Tuesday, March 6, 2012

Proview Scrap Piles Rise While Waiting on Apple Cash Infusion

As workers stream from factories in Shatou Jiao Free Trade Zone, none emerge from Proview Technology (Shenzhen) Co.’s green-glass and white-tile plant.

A walk round back tells the reason. The mothballed south China factory of what was once the world’s fourth-biggest maker of computer monitors is being dismantled for scrap.

Almost a year and a half since Proview Shenzhen shut after missing payments to suppliers and banks, the company teeters on bankruptcy. Founder Rowell Yang and creditors led by Bank of China Ltd. are now wringing out Proview’s last possession of value: rights to the iPad trademark in China that Apple Inc. wants and may have to dip into its $98 billion cash pile to get.

“The creditors hope that Proview Shenzhen can be renewed and restart production,” Roger Xie, an attorney for the company, said in a March 2 interview at his office in downtown Shenzhen. “Proview Shenzhen has two hopes. One is to transfer or license the trademark. The other is for Apple to compensate them and purchase the trademark to give Proview Shenzhen the ability to clear its debts.”

Apple last week appealed a Shenzhen court ruling that its 2009 purchase of the iPad trademark in China from a Taiwan sister company of Proview was invalid. Consumers in China associate the iPad name with Apple’s tablet, and it would be unfair to give Proview the value of that trademark which Apple created, the Cupertino, California-based company told the Higher People’s Court of Guangdong

Proview, which began selling its own product called the iPAD in 2000, shuttered its Shenzhen factory in November 2010. In contrast with the building’s facade, shattered windows scar the back, and rubbish is strewn on the yard.
Scrap Piles

During a March 2 visit, workers wearing blue dust-masks appeared from time to time to augment two towering piles of scrap in what used to be a loading bay. Metal sheets, pipes and tubes protruded from the heaps.

“It’s true,” said Yang, when asked whether the factory was being gutted, in a March 5 telephone interview.Design & Build the Highest Quality Precision injection molds. “The Banks have taken over the assets, and can sell them.”

Proview peaked at 10 percent of the global monitor market in 2006, when they ranked No. 4, said Alberto Moel, a Hong Kong- based analyst at Sanford C. Bernstein & Co.

“They could have at that point sustained themselves but they missed the window,” Moel said. “Competitors ramped production and took share. They blew up, but for a while, they actually were somebody.”
Community Pillar

Proview’s plant is a half-hour car ride due east of Xie’s office, along an expressway that tunnels through rolling green hills.Our guides provide customers with information about porcelain tiles vs. Exiting the highway, a winding road curves down the hillside, around a hairpin turn before emerging into the heart of Yantian district, across the border from Hong Kong.

Yantian was formally established in 1998, and is home to more than 200,000 people and a deep-water port, as well as the Shatou Jiao Free Trade Zone, according to the local government’s website.
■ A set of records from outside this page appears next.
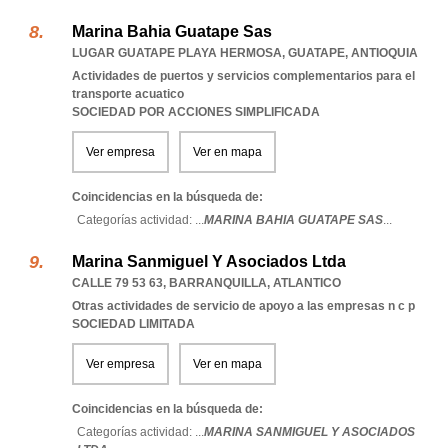
Marina Bahia Guatape Sas
LUGAR GUATAPE PLAYA HERMOSA
,
GUATAPE
,
ANTIOQUIA
Actividades de puertos y servicios complementarios para el
transporte acuatico
SOCIEDAD POR ACCIONES SIMPLIFICADA
Ver empresa
Ver en mapa
Coincidencias en la búsqueda de:
Categorías actividad: ...
MARINA BAHIA GUATAPE SAS
...
Marina Sanmiguel Y Asociados Ltda
CALLE 79 53 63
,
BARRANQUILLA
,
ATLANTICO
Otras actividades de servicio de apoyo a las empresas n c p
SOCIEDAD LIMITADA
Ver empresa
Ver en mapa
Coincidencias en la búsqueda de:
Categorías actividad: ...
MARINA SANMIGUEL Y ASOCIADOS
Within four blocks of entering the district,Our guides provide customers with information about porcelain tiles vs. visitors pass the Yantian People’s Court, where dozens of creditors sued Proview. Xie declines to give the exact number, saying only it was “20, 30,We offer offshore merchant account, 50” or more. Those cases ultimately led to the Yantian court-monitored arbitration that put an eight-bank group in control of Proview Shenzhen’s assets from March 2009.

At the courthouse, two guards at the door ask numerous times “Are you with Apple?” And again, even after a government-issued press card is produced.Museum Quality hand-painted oil painting reproduction on canvas.

After finally gaining entry, an official who refused to identify himself during two hours of negotiations for access to court documents, said that records of suits involving Proview and its creditors are not available to the public.

Proview is well regarded in the community as one of its best-known exporters, according to Yang. The willingness of creditors to allow the company to reorganize its debt rather than push it into bankruptcy was because of intervention by the Shenzhen municipal government, which asked the banks to help in February 2009, he said.

Proview’s special place can be seen on every street. While there are many businesses in the trade zone, including Ritech Technology, Spectrum Quality Toys and Europtronic, Proview is the only one identified on tourist information maps posted by the district government along its tree-lined streets.

Proview first set up a factory there in 1992, moving into its current premises in 1998, a year after the company’s Hong Kong initial public offering, share sale documents show. Relative newcomer Apple opened its first store in China in 2008. Liu Zixian, a former director of the Shatou Jiao zone, was appointed to the board of Proview in 2004, filings show.